31 C
Medan
Tuesday, July 2, 2024

Mata Dunia ke Aceh

Foto: JOEL SAGET (atas) dan CHAIDEER MAHYUDDIN (bawah)/AFP Atas: Foto diambil 16 Januari 2005 menunjukkan masjid yang rusak sebagian di daerah Lampuuk, Banda Aceh pascatsunami Aceh 26 Desember 2004.  Bawah: Foto diambil 21 Desember 2014 menunjukkan masjid yang sudah direnovasi dikeliling rumah dan masyarakat yang dibangun ulang.
Foto: JOEL SAGET (atas) dan CHAIDEER MAHYUDDIN (bawah)/AFP
Atas: Foto diambil 16 Januari 2005 menunjukkan masjid yang rusak sebagian di daerah Lampuuk, Banda Aceh pascatsunami Aceh 26 Desember 2004.
Bawah: Foto diambil 21 Desember 2014 menunjukkan masjid yang sudah direnovasi dikeliling rumah dan masyarakat yang dibangun ulang.

BANDA ACEH, SUMUTPOS.CO – Jelang peringataan ke-10 Tsunami Aceh, mata dunia kini beralih ke kawasan di ujung Sumatera itu, Aceh. Berbagai agenda dan pemikiran pun muncul terkait musibah yang menghentak dunia pada 26 Desember 2004 lalu tersebut.

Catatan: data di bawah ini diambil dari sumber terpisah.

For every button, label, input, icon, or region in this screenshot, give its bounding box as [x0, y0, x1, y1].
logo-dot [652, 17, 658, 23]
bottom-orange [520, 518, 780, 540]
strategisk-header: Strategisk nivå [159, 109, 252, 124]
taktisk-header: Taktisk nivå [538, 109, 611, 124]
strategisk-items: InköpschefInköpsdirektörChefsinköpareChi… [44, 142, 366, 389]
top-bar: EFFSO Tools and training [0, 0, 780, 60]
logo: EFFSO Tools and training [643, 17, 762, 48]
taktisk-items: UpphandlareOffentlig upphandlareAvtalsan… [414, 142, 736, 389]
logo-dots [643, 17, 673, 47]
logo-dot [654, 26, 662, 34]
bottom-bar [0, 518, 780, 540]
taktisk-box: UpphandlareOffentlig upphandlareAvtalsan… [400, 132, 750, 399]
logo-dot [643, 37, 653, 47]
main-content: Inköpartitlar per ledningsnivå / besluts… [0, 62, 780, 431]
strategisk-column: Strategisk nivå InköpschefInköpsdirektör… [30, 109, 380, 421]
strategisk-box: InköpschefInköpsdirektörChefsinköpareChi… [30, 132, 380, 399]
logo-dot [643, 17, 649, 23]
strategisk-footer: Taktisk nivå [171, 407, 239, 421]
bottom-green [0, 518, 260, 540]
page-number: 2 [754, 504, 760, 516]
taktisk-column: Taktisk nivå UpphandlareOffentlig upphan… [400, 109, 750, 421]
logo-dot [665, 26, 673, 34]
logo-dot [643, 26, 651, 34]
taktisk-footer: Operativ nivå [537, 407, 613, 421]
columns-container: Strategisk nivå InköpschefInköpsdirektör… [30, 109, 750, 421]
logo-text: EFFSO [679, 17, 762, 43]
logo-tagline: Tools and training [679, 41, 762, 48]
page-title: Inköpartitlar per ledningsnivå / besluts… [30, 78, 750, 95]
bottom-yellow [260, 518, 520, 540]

Profesor Yasuo Tanaka dari Kobe University tak ketinggalan. Hadir dalam diskusi di Banda Aceh, dia menekankan kemampuan bangkit dari musibah yang luar biasa tersebut adalah sesuatu yang penting. “Kami ingin berbagi pengalaman kami di masa lalu, yakni gempa Kobe kepada generasi selanjutnya. Ini yang paling penting,” kata Prof Tanaka saat memberikan sambutannya pada Diskusi Publik Kajian Pemulihan Pasca 10 Tahun Tsunami Aceh, Sabtu (20/12).

Pihaknya ingin berdiskusi soal bagaimana menciptakan Aceh yang lebih baik, apa yang telah terjadi dan kendala selama 10 tahun tahun terakhir pascagempa dan tsunami 2004 serta bersama-sama mencari solusinya.

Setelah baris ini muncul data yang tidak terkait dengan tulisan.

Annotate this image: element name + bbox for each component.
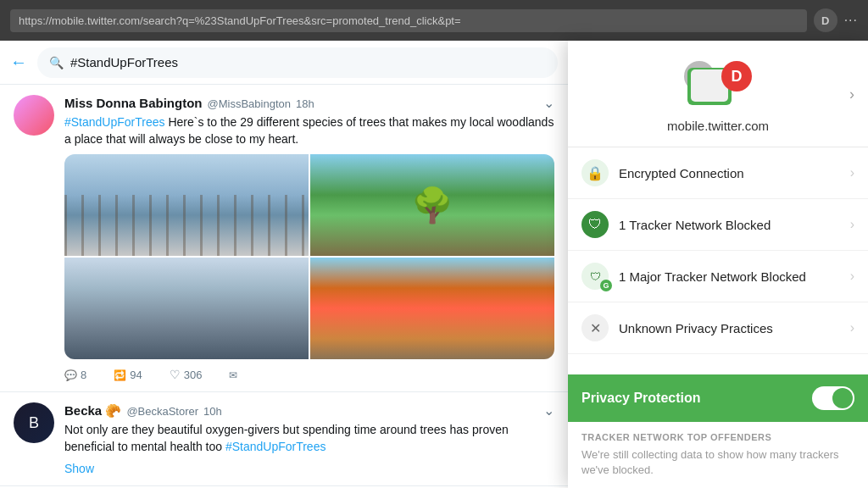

“Warga dan pemerintah harus bekerja sama. Warga harus memberi masukan karena pemerintah tidak bisa bekerja sendiri,” kata Prof Tanaka.

Aceh, Tokyodan Kobe kata dia, memiliki satu persamaan yaitu berada pada wilayah yang rawan akan bencana gempa dan tsunami. “Berkaca pada pengalaman gempa Kobe, 20 tahun lalu, kita semua dituntut untuk memiliki pengetahuan yang cukup untuk menghadapi bencana ke depan. Pemahaman dan sharing pengetahuan untuk membuat masyarakat lebih baik di masa depan merupakan hal yang terpenting,” kata Prof Tanaka.

Sementara Rektor Unsyiah Prof Dr Samsul Rizal, dalam kesempatan itu menyampaikan jika

manusia hanya bisa memprediksi dan tidak bisa memastikan kapan suatu bencana itu akan terjadi. Sehingga diperlukan kewaspadaan dan kesiapan semua pihak dalam menghadapi bencana, sehingga dampaknya bisa diminimalisir.

Samsul Rizal juga ikut menjelaskan tentang kebangkitan Kota Kobe, Jepang, pasca dilanda gempa 7,2 SR pada 1995 silam. “Kota Kobe luluh lantak kala itu, namun beberapa tahun kemudian Kobe berhasil bangkit. Hal yang kurang lebih sama juga terjadi di Aceh pada 2004 silam. 50 persen wilayah pesisir Aceh hancur dan program rehab-rekon menjadi landasan awal pembangunan Aceh pascabencana gempa/tsunami 2004. Program tanggap daruratnya juga berjalan cukup baik,” kata Rektor Unsyiah.

Meskipun begitu, ia tak menampik jika pembangunan Aceh pasca 10 tahun masih menyisakan sejumlah persoalan. Salah satunya adalah sistem drainase Kota Banda Aceh yang belum berfungsi maksimal.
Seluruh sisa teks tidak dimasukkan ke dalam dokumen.